Un lugar donde el desamor sienta bien

MI NOVIO ME INCULCÓ UNA PASIÓN POR EL CINE. Y PARA SANAR, AHÍ ES A DONDE VOY AHÍ.

Cam y yo no habíamos hablado en más de un año cuando me mandó un mensaje: “Oye, ¿acabas de seguirme en Letterboxd?”.

Así era.

Ver su nombre en mi teléfono electrificó algo debajo de mi esternón, una marquesina parpadeante de la vida después de años de desuso. “Sí, ¿no te molesta?”, le contesté. “Necesitaba saber qué te había parecido la última de Nolan”.

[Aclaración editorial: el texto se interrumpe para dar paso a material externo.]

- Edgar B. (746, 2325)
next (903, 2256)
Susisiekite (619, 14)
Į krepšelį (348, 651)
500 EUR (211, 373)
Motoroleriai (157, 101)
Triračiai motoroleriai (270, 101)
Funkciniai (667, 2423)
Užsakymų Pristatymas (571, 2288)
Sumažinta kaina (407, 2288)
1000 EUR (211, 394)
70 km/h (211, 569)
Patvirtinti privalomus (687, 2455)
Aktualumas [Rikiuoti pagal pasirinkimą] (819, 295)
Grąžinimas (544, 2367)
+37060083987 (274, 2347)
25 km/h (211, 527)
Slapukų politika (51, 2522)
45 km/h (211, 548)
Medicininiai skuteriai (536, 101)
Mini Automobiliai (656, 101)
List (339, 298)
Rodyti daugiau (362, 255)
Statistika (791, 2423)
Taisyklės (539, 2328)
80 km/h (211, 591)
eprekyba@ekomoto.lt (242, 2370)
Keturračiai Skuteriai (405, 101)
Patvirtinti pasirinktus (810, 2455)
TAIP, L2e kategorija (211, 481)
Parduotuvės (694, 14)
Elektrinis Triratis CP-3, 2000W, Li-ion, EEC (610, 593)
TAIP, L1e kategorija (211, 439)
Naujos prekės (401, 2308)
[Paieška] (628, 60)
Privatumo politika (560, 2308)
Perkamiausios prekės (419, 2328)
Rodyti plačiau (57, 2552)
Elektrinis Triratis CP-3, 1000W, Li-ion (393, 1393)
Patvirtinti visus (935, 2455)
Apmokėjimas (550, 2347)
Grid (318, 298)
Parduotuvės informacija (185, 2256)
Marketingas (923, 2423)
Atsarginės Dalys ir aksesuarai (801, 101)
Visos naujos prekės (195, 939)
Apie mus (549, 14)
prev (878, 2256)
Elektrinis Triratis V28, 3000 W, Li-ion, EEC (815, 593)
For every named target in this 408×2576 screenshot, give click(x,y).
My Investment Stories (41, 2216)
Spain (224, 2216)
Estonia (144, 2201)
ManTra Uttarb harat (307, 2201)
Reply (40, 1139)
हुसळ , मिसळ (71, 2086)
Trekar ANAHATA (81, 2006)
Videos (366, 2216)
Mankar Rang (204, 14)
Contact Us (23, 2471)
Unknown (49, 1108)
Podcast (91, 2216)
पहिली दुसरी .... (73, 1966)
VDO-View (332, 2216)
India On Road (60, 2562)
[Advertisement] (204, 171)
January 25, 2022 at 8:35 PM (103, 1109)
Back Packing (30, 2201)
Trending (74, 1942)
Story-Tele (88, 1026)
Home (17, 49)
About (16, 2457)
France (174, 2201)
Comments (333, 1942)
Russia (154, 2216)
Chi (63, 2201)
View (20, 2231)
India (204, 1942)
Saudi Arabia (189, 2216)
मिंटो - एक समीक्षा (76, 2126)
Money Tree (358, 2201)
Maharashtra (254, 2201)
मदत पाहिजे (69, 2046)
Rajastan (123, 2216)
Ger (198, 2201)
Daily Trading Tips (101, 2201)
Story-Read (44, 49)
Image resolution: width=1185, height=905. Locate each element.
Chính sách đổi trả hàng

Letterboxd es una plataforma social para amantes del cine, un lugar donde registrar lo que ves (con opciones para valorar, criticar y dar like), estar al tanto de lo que ven los amigos y llevar una lista de lo que quieres ver.

Había seguido a Cam en Letterboxd en un arranque de optimismo, pensando que, a pesar de nuestra desgarradora ruptura, había un lugar donde podíamos seguir conectados, un plano por encima de la gravedad egoísta de la Tierra. En Letterboxd no hay fotos nuevas, actualizaciones personales ni estados de relación. Esos pequeños espacios donde los celos acechan y el desamor domina.

“TikTok me dijo que esto pasaría”, escribió. “Mercurio está retrógrado y una ex aparecería de la nada”.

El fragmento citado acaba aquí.